What you are asked to do:
Copy out the entries that follow exactly, leaving every picture behind.
"""
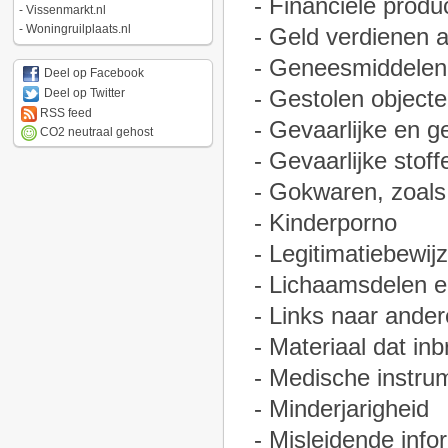
- Financiële produ
-
Vissenmarkt.nl
-
Woningruilplaats.nl
- Geld verdienen a
- Geneesmiddelen 
Deel op Facebook
- Gestolen object
Deel op Twitter
RSS feed
- Gevaarlijke en g
CO2 neutraal gehost
- Gevaarlijke stoff
- Gokwaren, zoals 
- Kinderporno
- Legitimatiebewij
- Lichaamsdelen e
- Links naar ander
- Materiaal dat in
- Medische instru
- Minderjarigheid
- Misleidende info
"""
Result of this task:
- Financiële produ
-
Vissenmarkt.nl
-
Woningruilplaats.nl
- Geld verdienen a
- Geneesmiddelen 
Deel op Facebook
- Gestolen object
Deel op Twitter
RSS feed
- Gevaarlijke en g
CO2 neutraal gehost
- Gevaarlijke stoff
- Gokwaren, zoals 
- Kinderporno
- Legitimatiebewij
- Lichaamsdelen e
- Links naar ander
- Materiaal dat in
- Medische instru
- Minderjarigheid
- Misleidende info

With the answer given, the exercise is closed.